Knowing how many pieces and where we are missing to complete the biodiversity puzzle can be a solid starting point for advancing knowledge, as well as a sincere exercise of rejection of overly ambitious goals.

Bibliography

[1] Anderson, J.G.T., 2017 Why Ecology Needs Natural History. Am. Sci. URL: https://www.americanscientist.org/article/why-ecology-needs-natural-history.

[2] Pyke, G.H., Ehrlich, P.R., 2010 Biological collections and ecological/environmental research: a review, some observations and a look to the future. Biological Reviews. 85, 247–266.

[3] Shock, L., Humphrey, P.S., 2000. Can Natural History Museums Capture the Future? BioScience 50, 611–617.

[4] eBird, T., 2018. Global Big Day 2018: a birding world record - eBird. URL: https://ebird.org/ebird/news/global-big-day-2018-a-birding-world-record.

[5] Edwards, J.L., Recent searches Nielsen, S.A., 2000. Interoperability of Biodiversity Databases: Biodiversity Information on Every Desktop. Science 289, 2312–2314.

[6] Graham, C.H., Ferrier, S., Huettman, F., Moritz, C., Peterson, A.T., 2004 New developments in museum-based informatics and applications in biodiversity analysis. Trends in Ecology & Evolution 19, 497–503.

[7] Rocchini, D., Hortal, J., Lengyel, S., Wolf, J.M. Jiménez-Valverde, A., Ricotta, C., Bacaro, G., Chiarucci, A., 2011. Accounting for uncertainty when mapping species distributions: the need for maps of ignorance.

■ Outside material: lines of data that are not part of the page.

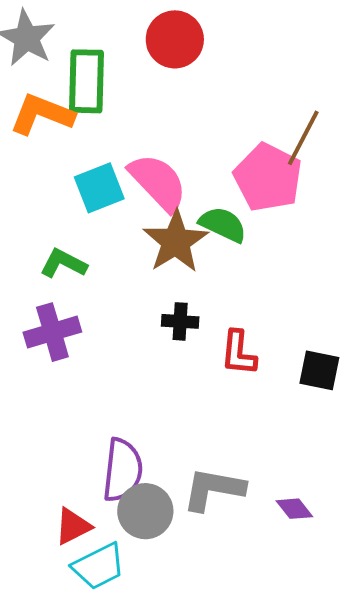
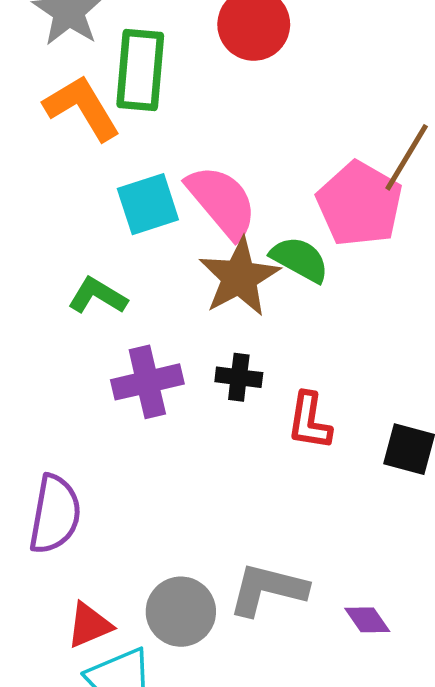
orange L-shape: (42, 114) -> (82, 108), turned 34
purple cross: (52, 332) -> (147, 382), moved
purple semicircle: (123, 470) -> (55, 514), moved

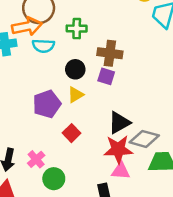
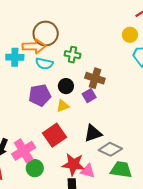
purple square: (106, 76) -> (89, 96), turned 32
purple pentagon: (47, 104) -> (40, 95), moved
red square: (71, 133) -> (55, 135), size x1.6
red star: (118, 149) -> (73, 164), moved
pink cross: (36, 159) -> (24, 151), size x1.6

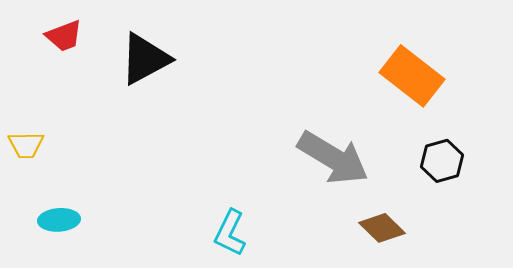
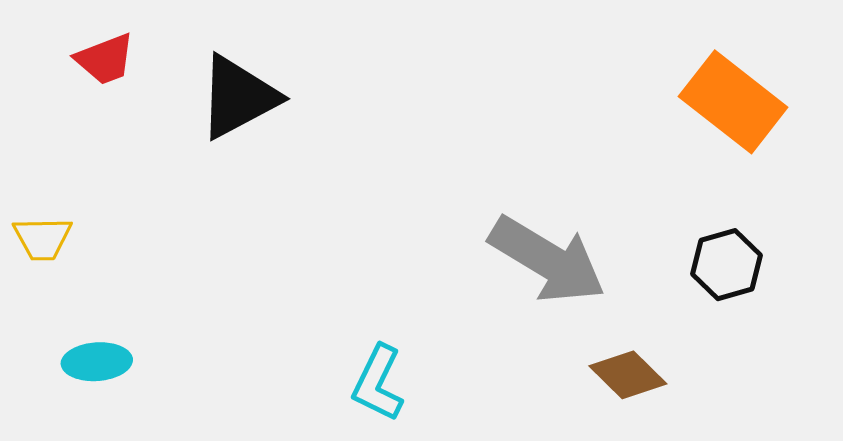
orange rectangle: (412, 76) -> (733, 102), moved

Progress in Physical Geography 35, 211–226.

[8] Nekola, J.C., Hutchins, B.T., Schofield, A., Najev, B., Perez, C.E., 2019. Caveat consumptor Museum: Let the museum data user beware. Global Ecology & Biogeography 28, 1722–1734.

[9] Dennis, R.L.H., Sparks, T.H., Hardy, P.B., 1999 Bias in butterfly distribution maps: the effects of sampling effort. Journal of IndependConservation 3, 33–42.

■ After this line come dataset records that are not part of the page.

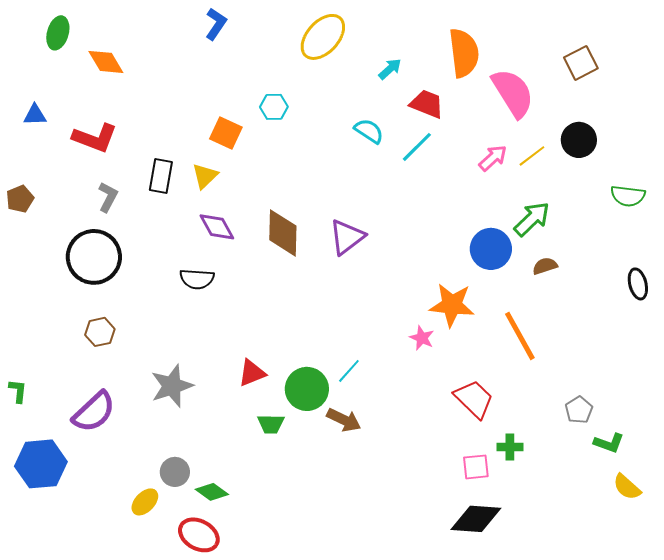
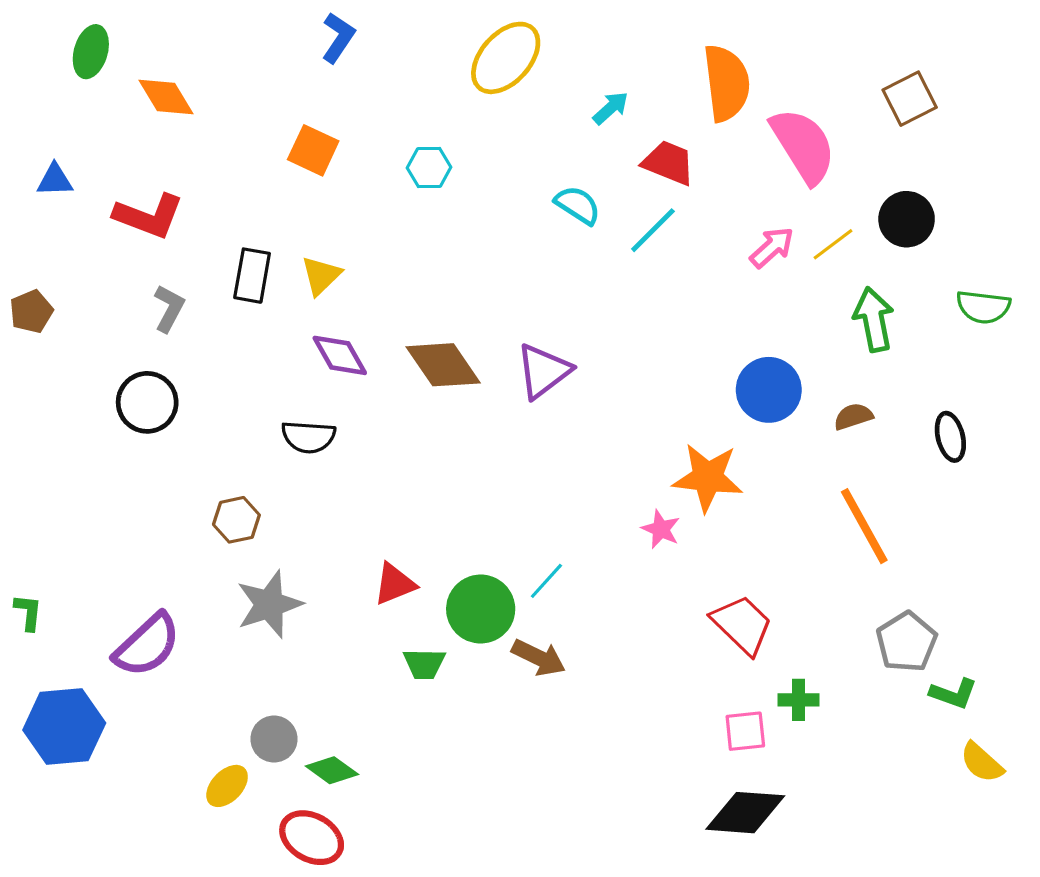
orange square: (226, 133) -> (313, 150), moved
green arrow: (532, 219) -> (874, 319), moved, turned -57
brown diamond: (283, 233) -> (443, 365), turned -36
black circle: (94, 257) -> (147, 402), size x0.7
black ellipse: (638, 284) -> (950, 437), moved
brown hexagon: (100, 332) -> (236, 520), moved
orange line: (520, 336) -> (864, 526), moved
gray pentagon: (579, 410) -> (907, 642), size x1.4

[10] Sousa-Baena, M.S., Garcia, L.C. Peterson, A.T., 2014 Completen of digital accessible knowledge of the plants of Brazil and priorities for survey and inventory. Diversity and Distribution 20, 369–381.

[11] Pardo, I., Roquet, R., Lavergne, S., Olés, J.M. Gomez, D., García, M.B. Spatial Congruence between Taxonomic, Phylogenetic and Functional Hotspots: True Pattern or Methodological Artefact? Diversity and Distributions 23, 209–20.

[12] Pardo, I., Paw, M.P., Gomez, D., García, M.B. 2013 A Novel Method to Handle the Effect of Uneven Sampling Effort in Biodiversity Databases. PLoS ONE 8, e52786.

[13] Guralnick, R.P., Wieczo, J., Beaman, R., Hijmans, R.J., 2006. BioGeomancer: Automated Georeferencing to Map the World’s Biodiversity Data. PLoS Biology. 4th

[14] Robertson, M.P., Cumming, S.G., Erasmus, D.F.B., 2010 Getting the most out of atlas data. Diversity and Distribution 16, 363–375.